Find the line containing "правоохранительная система работала" in the records below. Copy exactly that line and each one after it, ending at the line containing "неадекватным ситуации и", and nothing more.
= = =
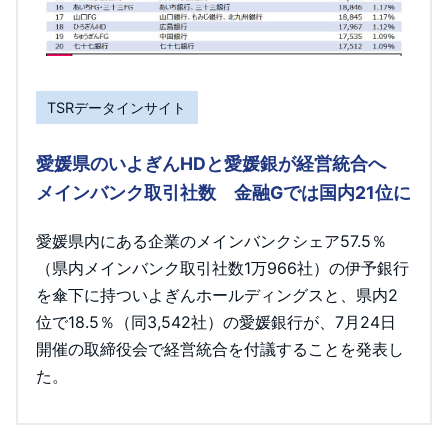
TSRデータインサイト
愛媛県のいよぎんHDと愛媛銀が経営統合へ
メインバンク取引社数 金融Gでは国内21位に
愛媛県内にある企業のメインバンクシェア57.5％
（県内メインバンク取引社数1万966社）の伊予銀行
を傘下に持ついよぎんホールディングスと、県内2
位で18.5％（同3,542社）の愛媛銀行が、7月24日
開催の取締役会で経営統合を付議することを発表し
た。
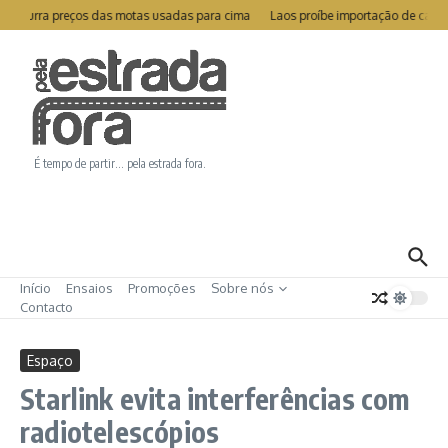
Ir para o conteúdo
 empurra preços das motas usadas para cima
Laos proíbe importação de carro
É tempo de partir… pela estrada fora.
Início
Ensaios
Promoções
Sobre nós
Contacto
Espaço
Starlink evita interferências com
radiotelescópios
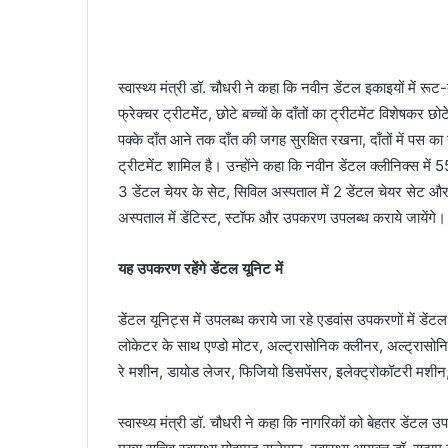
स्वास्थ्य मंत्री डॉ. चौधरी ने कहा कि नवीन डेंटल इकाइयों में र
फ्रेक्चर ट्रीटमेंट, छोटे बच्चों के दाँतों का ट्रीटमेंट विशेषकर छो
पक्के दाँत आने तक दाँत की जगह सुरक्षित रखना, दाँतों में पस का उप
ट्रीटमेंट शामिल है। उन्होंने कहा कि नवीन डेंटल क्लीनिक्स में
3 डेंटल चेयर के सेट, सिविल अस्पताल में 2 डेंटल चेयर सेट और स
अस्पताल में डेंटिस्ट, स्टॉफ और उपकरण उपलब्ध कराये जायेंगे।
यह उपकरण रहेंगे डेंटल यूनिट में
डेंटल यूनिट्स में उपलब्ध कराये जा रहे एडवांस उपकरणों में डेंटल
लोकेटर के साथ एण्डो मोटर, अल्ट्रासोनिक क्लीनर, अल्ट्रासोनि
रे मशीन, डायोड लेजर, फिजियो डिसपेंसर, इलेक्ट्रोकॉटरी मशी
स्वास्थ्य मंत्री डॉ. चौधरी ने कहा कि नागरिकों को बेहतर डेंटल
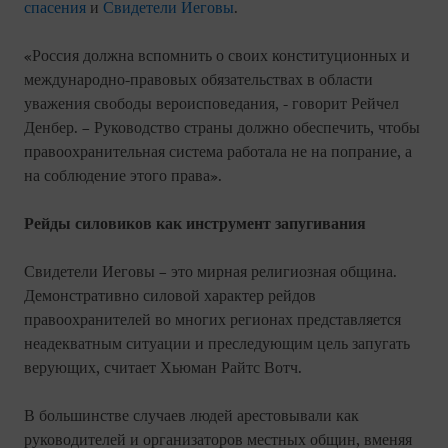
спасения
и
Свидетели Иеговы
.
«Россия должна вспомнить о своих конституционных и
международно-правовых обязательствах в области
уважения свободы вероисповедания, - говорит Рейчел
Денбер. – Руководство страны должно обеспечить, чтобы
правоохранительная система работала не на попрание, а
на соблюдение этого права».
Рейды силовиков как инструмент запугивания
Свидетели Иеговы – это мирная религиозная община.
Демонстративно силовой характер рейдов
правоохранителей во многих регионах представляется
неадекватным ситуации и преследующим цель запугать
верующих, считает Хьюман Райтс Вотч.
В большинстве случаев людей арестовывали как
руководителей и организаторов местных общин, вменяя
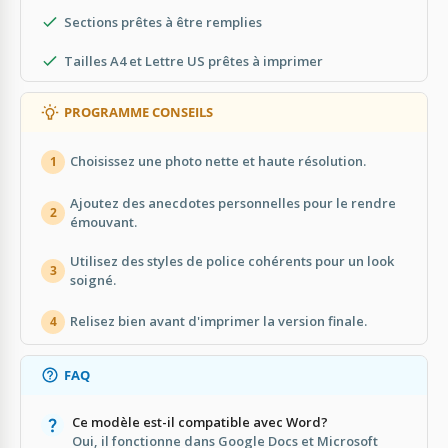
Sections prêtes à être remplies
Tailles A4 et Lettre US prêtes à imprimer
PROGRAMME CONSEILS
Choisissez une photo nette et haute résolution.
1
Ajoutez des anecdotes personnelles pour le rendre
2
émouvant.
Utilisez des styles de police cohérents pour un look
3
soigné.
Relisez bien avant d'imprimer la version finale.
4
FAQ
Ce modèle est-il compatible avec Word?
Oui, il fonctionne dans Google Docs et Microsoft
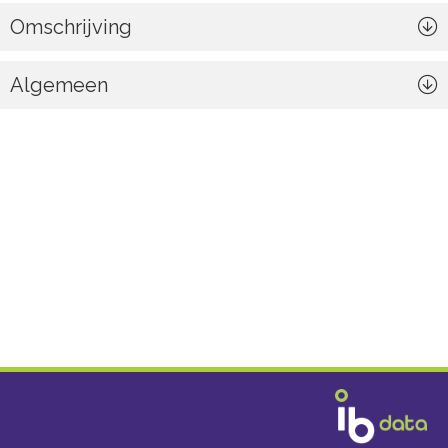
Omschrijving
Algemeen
= = =
## Written solution
правоохранительная система работала не на попрание, а
на соблюдение этого права».
Рейды силовиков как инструмент запугивания
Свидетели Иеговы – это мирная религиозная община.
Демонстративно силовой характер рейдов
правоохранителей во многих регионах представляется
неадекватным ситуации и преследующим цель запугать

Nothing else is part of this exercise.